Sfilano così sotto gli occhi dei lettori alcuni volti noti della politica, ex leader finiti nella polvere, come Ottaviano del Turco o Salvatore “Toto” Cuffaro, oppure i nomi di imprenditori di successo, come Francesco Bellavista Caltagirone, rinchiuso lo scorso marzo con l’accusa di «truffa allo Stato», che si chiede perché per lui, ultrasettantenne, non possano valere i paletti previsti dalla legge sulla «custodia cautelare». E ancora, personaggi dello spettacolo e dello star system, da Franco Califano che spiega come la sua salvezza in galera sia stata quella di crescere fin da bambino in un quartiere coatto, al pianto irrefrenabile di Lele Mora, agli autori di delitti di cronaca nera come Michele e Sabrina Misseri, agli ex terroristi, dalla “nera” Francesca Mambro al “rosso” Sergio d’Elia, fino al controverso caso di Adriano Sofri.


Scrive nella prefazione Luigi Manconi, «La verità del libro è che attraverso le sofferenze di uomini illustri o ex tali, si arriva a conoscere la realtà carceraria». Una realtà dove, accanto ai nomi eccellenti, grava un’umanità di quasi 67mila persone, a fronte di 45mila posti disponibili.


Numeri che conviene ripassare: dei 67mila ristretti, non meno del 30% sono tossicomani (oltre 20mila), il 34% sono stranieri (circa 25mila), il 16% appartiene alla criminalità grande o media (poco più di 10mila), il resto sono “scarti sociali”, gente senza dimora, infermi di mente, alcolisti, persone ai margini del sistema, che entrano ed escono dagli istituti di pena anche per la diminuita capacità del Welfare di fare fronte al disagio sociale.


C’è poi un altro dato. Circa il 40%, pari a 26-27mila detenuti, sono detenuti in attesa di giudizio. Ma soprattutto, circa la metà di costoro viene poi assolta. Il conto è presto fatto: le patrie galere, statisticamente parlando, sono in ogni momento affollate da un esercito di 13mila innocenti.

Melania Rizzoli accenna a questi dati, ma si sofferma soprattutto sulle persone.
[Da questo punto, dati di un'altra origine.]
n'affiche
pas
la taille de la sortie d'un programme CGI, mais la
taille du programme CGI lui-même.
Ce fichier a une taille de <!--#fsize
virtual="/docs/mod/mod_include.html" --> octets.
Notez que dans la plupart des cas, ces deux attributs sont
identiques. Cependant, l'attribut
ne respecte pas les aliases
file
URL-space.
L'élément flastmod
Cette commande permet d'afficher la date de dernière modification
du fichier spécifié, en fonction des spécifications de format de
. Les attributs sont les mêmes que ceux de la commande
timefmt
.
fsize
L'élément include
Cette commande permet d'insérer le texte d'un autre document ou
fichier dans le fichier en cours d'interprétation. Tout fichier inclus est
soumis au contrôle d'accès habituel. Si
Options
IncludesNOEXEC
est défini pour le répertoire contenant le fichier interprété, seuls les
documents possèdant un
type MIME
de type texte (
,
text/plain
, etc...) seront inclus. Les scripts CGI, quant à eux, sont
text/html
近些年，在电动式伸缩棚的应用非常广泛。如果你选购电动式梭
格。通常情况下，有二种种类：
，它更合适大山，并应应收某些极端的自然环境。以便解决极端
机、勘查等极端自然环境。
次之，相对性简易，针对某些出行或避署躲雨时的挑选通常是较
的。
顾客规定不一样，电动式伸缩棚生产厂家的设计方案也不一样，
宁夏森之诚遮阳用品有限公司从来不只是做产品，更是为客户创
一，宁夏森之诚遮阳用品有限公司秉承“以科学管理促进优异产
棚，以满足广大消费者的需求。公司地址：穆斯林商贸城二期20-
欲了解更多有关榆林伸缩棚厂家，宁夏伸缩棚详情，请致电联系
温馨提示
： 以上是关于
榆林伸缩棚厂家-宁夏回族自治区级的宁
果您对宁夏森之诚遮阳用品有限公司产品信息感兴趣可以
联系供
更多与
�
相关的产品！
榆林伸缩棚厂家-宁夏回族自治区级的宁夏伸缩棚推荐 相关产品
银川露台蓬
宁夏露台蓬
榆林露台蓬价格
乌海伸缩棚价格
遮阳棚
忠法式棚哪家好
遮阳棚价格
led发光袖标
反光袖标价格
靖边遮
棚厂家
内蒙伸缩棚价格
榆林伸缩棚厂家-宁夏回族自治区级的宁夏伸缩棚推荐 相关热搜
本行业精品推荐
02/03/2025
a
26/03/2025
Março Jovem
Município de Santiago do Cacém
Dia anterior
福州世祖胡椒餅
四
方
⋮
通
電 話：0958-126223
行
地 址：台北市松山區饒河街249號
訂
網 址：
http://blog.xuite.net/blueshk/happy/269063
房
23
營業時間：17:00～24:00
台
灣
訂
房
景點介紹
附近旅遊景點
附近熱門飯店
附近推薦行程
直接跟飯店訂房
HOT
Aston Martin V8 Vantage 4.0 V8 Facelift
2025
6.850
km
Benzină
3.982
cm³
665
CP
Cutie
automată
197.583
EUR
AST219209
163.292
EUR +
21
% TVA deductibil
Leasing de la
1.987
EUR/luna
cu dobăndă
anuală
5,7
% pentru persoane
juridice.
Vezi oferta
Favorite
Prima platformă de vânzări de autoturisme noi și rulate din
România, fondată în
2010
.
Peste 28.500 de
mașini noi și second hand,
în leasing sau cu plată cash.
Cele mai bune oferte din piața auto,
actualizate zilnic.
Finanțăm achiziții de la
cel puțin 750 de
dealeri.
Ne escono quadri dolenti, sofferenti, di persone attaccate ai pochi spazi della vita carceraria, agli affetti famigliari, stordite dall’attesa dei tempi giudiziari. «I detenuti che hanno commesso errori – scrive perciò Melania Rizzoli – convivono con una pena profonda e costante, un tarlo che li rode, una malattia che non li uccide, ma li fa ammalare dentro». E ancora: «ho tentato di denunciare come spesso venga calpestata la dignità dell’uomo e come l’umiliazione della detenzione annulli anche le personalità più forti».


Ne emergono continue piccole confessioni: da Salvatore Cuffaro che dice «finalmente sono ultimo, non più primo», a Bernardo Provenzano che biascica in stretto dialetto «il male è dentro il mondo», a Lele Mora che osserva sconsolato come i tantissimi amici siano «tutti spariti». Alla fine ci si accorge che non esiste il “Carcere dei Famosi”, ma solo il carcere e basta. Perché il carcere, anche per i Famosi, trascolora la vita, fa da cesura, tra un prima e un poi che non s’incontrano.